I don’t think I have to remind the readers of My Queer Cinema that in these essays I reveal all aspects of the plot in my larger discussion of the film. But the power of Danish director Rebecca Emcken’s short film Cognitio lies in its ability to convince the viewer that the hallucination of a young man, Tobias, locked away in a psychiatric hospital is real.


    We don’t precisely know why Tobias (Lasse Steen) has been sent away to the hospital, but by film’s end we recognize that it obviously has something to do with his great sense of guilt for having homosexual feelings, his mental solution being to create a beautiful friend of his own age, Emil (Lior Cohen) as a potential sexual playmate. In Tobias’ tortured mind, Emil appears to be straight, but presents all the benefits of a sexually interested friend who permits Tobias to fantasize about a possible sexual relationship without the dangers of having to face the hostility or hate of a real person.   

     Such an imaginary friend has other benefits as well. He praises Tobias’ art. He even encourages the boy to masturbate, something apparently Tobias has been too guilty to do since he was 15, but now engages in, imaging a sexual encounter with his new friend. Egil even serves as the agent for Tobias’ break-in to a drug cabinet for Ritalin and other pills that helps him to get high. But even an imaginary friend can appear, at times, to be as controlling as a father (the word which at one point Tobias’ applies to Egil), freezing him out of other friendships he might have had with real fellow patients such as Frederick (Mikkel Rishøj), and finally, betraying him just as apparently other real friends have in Tobias’ past.


    Naturally, in a quiet voice of a psychiatrist, the doctor suggests that they provide him with medication to help alleviate his hallucinations. 

 But director Emcken, helped through Clara Kokseby’s intense musical score as well as her cinematography, so convinces most viewers of Emil’s actual existence that numerous of the commentators on YouTube site and elsewhere are totally convinced—at least in their first time in watching the film—that it is the hospital doctors who are refusing to believe Emil’s “real” guilt, convinced of the relationship between the two boys, as if it is the fantasy figure who had successfully succeeded in forcing the doctors to doubt Tobias’ sanity.

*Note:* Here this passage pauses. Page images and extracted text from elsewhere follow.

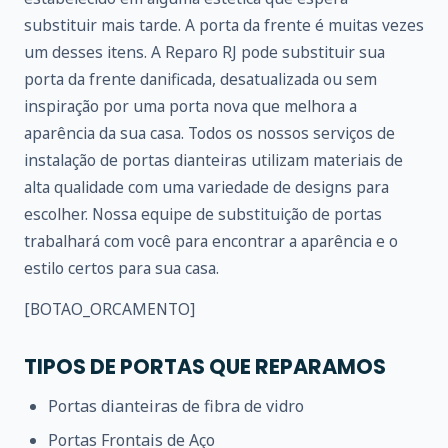
substituir mais tarde. A porta da frente é muitas vezes
um desses itens. A Reparo RJ pode substituir sua
porta da frente danificada, desatualizada ou sem
inspiração por uma porta nova que melhora a
aparência da sua casa. Todos os nossos serviços de
instalação de portas dianteiras utilizam materiais de
alta qualidade com uma variedade de designs para
escolher. Nossa equipe de substituição de portas
trabalhará com você para encontrar a aparência e o
estilo certos para sua casa.
[BOTAO_ORCAMENTO]
TIPOS DE PORTAS QUE REPARAMOS
Portas dianteiras de fibra de vidro
Portas Frontais de Aço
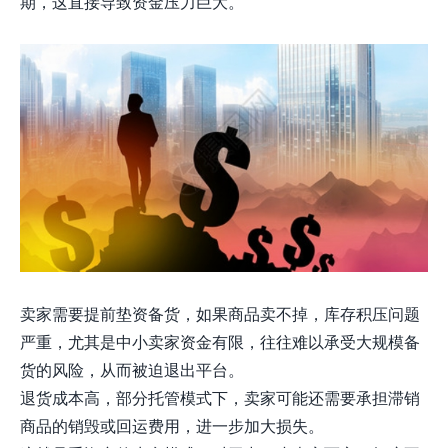
期，这直接导致资金压力巨大。
卖家需要提前垫资备货，如果商品卖不掉，库存积压问题
严重，尤其是中小卖家资金有限，往往难以承受大规模备
货的风险，从而被迫退出平台。
退货成本高，部分托管模式下，卖家可能还需要承担滞销
商品的销毁或回运费用，进一步加大损失。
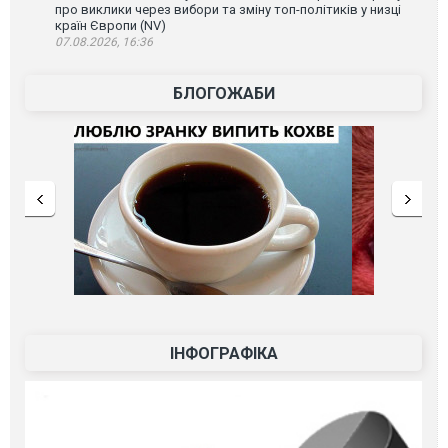
про виклики через вибори та зміну топ-політиків у низці
країн Європи (NV)
07.08.2026, 16:36
БЛОГОЖАБИ
ІНФОГРАФІКА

     We live in an age when scientific truths are regularly brought up for severe questioning, and when the real function of medical institutions such as psychiatric wards are openly challenged—although surely this began long before with the horrific visions of psychiatric wards and hospitals as early The Cabinet of Dr. Caligari (1920), The Snake Pit (1948), Harvey (1950), Suddenly Last Summer (1959), One Flew Over the Cuckoo’s Nest (1975), and numerous others.

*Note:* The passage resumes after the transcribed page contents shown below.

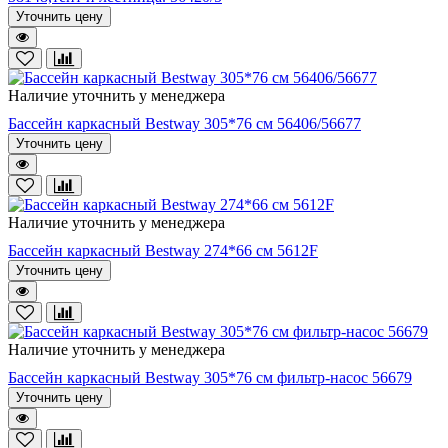
Уточнить цену
Наличие уточнить у менеджера
Бассейн каркасный Bestway 305*76 см 56406/56677
Уточнить цену
Наличие уточнить у менеджера
Бассейн каркасный Bestway 274*66 см 5612F
Уточнить цену
Наличие уточнить у менеджера
Бассейн каркасный Bestway 305*76 cм фильтр-насос 56679
Уточнить цену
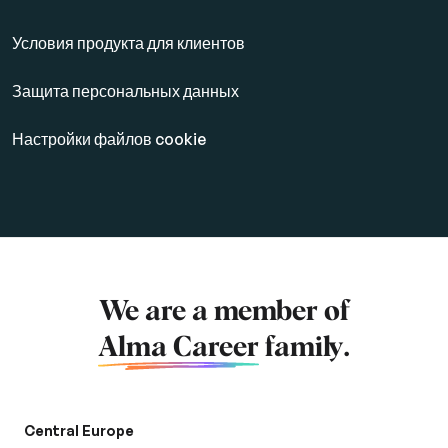
Условия продукта для клиентов
Защита персональных данных
Настройки файлов cookie
We are a member of
Alma Career
family.
Central Europe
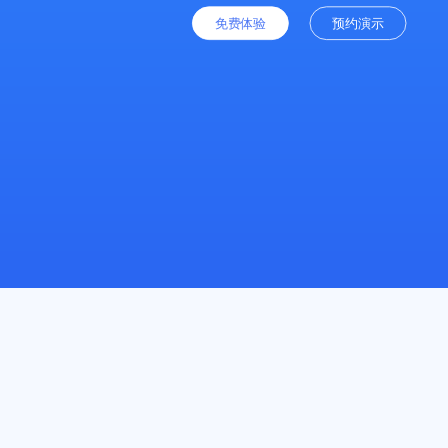
免费体验
预约演示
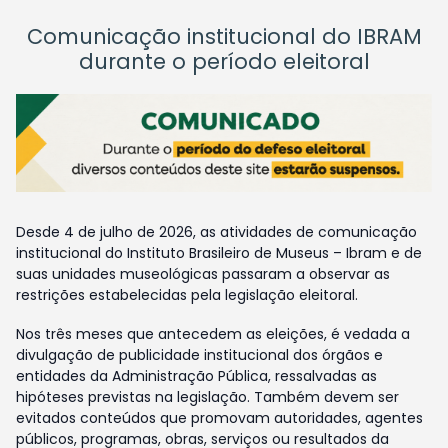
Comunicação institucional do IBRAM
durante o período eleitoral
Desde 4 de julho de 2026, as atividades de comunicação
institucional do Instituto Brasileiro de Museus – Ibram e de
suas unidades museológicas passaram a observar as
restrições estabelecidas pela legislação eleitoral.
Nos três meses que antecedem as eleições, é vedada a
divulgação de publicidade institucional dos órgãos e
entidades da Administração Pública, ressalvadas as
hipóteses previstas na legislação. Também devem ser
evitados conteúdos que promovam autoridades, agentes
públicos, programas, obras, serviços ou resultados da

    But a second viewing of this film makes it clear that early on in this 20-minute work, when the doctor asks about his patient’s interaction with his fellow patients and suggests that Tobias try harder to befriend others, that she would obviously have noted if indeed Tobias had made friends if Egil were a real being. And it’s quite clear that Tobias’ own mini-rebellion against Egil, as he temporary befriends the soccer-playing Frederick, is a momentary attempt to cure himself by escaping his fantasy friend for one of the other patients. A second viewing forces us to realize why, when Tobias insists that it was Egil who really stole the drugs, the nurses don’t even bother to question the boy laying on the same bed, or at least to suspect that the two might have gone in on the raid together? There is no other. Certainly, skeptical viewers are clued in to the truth when, as Tobias and Frederick sit talking and Tobias suddenly turns to talk to Egil, Frederick calmly gets up and walks away, clearly realizing that he cannot communicate at the moment with someone who has an imaginary other to whom he speaks.

     Despite the film’s clever ability to delude many of its viewers, it also provides them with evidence of the truth.

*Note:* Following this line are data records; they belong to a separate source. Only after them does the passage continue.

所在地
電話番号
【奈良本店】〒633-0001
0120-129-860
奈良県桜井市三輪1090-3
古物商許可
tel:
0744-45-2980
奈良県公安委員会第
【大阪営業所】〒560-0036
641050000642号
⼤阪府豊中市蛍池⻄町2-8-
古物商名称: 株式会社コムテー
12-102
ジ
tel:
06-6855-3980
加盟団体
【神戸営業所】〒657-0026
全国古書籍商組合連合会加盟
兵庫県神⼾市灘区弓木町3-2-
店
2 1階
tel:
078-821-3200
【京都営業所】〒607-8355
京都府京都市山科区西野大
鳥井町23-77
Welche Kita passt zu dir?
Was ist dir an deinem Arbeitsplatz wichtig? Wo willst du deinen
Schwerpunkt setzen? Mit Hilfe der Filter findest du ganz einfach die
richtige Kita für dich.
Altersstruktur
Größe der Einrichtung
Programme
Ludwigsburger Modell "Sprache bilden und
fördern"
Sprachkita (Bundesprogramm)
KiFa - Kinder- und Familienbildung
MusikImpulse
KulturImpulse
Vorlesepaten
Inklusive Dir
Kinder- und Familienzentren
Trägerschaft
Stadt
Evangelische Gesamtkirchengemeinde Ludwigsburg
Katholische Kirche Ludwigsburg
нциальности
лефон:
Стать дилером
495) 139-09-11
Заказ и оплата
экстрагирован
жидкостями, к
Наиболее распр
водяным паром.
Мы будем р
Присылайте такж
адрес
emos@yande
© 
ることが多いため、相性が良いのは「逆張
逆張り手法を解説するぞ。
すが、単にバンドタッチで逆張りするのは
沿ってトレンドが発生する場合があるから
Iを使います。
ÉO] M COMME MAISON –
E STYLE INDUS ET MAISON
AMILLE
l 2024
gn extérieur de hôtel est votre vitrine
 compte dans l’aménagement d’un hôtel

   What did trouble me, however, about the doctors is why they didn’t probe the boy about his fear of sexual contact or recognize that his created friend is someone he imagines as a possibly gay buddy. What have his parents done to him to make him so terrified of gay sexual activity? Did he get bullied, beaten by other boys he approached when he was young? Most of the observers commenting on this film had approached it as a possible LBGTQ story, but afterwards felt somewhat disappointed and confused by Tobias’ sexual identity. But the film makes Tobias’ desires quite apparent. So why don’t the doctors query him about it or at least pursue the causes of his hallucination? It is a gay love story, but without the immediate possibility of Tobias finding the other with whom he might fall in love. And it appears that institutional science will not be an agent in helping him to find or even realize that there are others like himself. They rid him of his hallucinations but surely will not resolve the cause.

 

Los Angeles, February 9, 2023

Reprinted from World Cinema Review (February 2023).